Object. Results of recent studies indicate that erythropoietin (EPO) produces a neuroprotective effect on experimental subarachnoid hemorrhage (SAH). It has been reported that S-100 protein levels increase in cerebrospinal fluid (CSF) after SAH, providing a highly prognostic indication of unfavorable outcome. This study was conducted to validate further the findings of S-100 protein as an index of brain damage and to assess whether treatment with recombinant human EPO (rhEPO) would limit the increase of S-100 protein level in CSF following experimental SAH.

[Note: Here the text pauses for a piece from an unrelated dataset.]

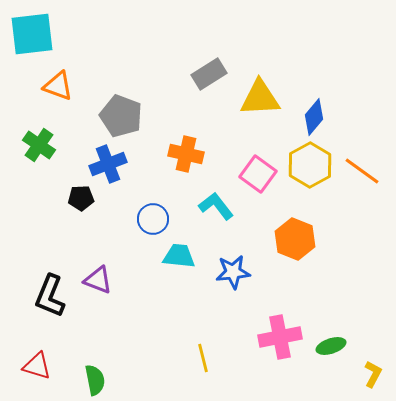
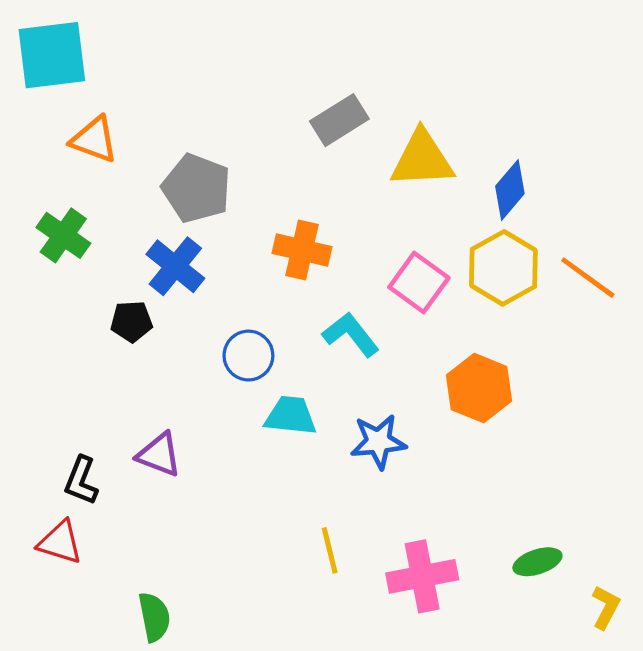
blue cross: (108, 164) -> (175, 266), turned -30
black L-shape: (50, 296) -> (81, 481), size x0.7
pink cross: (280, 337) -> (422, 576), moved
yellow line: (203, 358) -> (330, 550), moved
red triangle: (37, 366) -> (60, 542), moved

Methods. Thirty-two rabbits were each assigned to one of four groups: Group 1, control; Group 2, SAH; Group 3, SAH plus placebo; and Group 4, SAH plus rhEPO (each group consisted of eight rabbits). The rhEPO and placebo were administered to the rabbits after SAH had been induced, and S-100 protein levels in the CSF of these animals were measured at 24, 48, and 72 hours after the experimental procedure. In each group of animals levels of S-100 protein were compared with the mortality rate, neurological outcome, and neuronal ischemic damage. High S-100 protein levels were found in rabbits in Groups 2 and 3, which exhibited poor neurological status and harbored a high number of damaged cortical neurons. Favorable neurological outcome and significant reductions in total numbers of damaged neurons were observed in animals in Group 4 in which there were significantly lower S-100 protein concentrations compared with animals in Groups 2 and 3 (p < 0.001).

Conclusions. The results of this study support the concept that determination of the S-100 protein level in CSF has prognostic value after SAH. The findings also confirm that rhEPO acts as a neuroprotective agent during experimental SAH.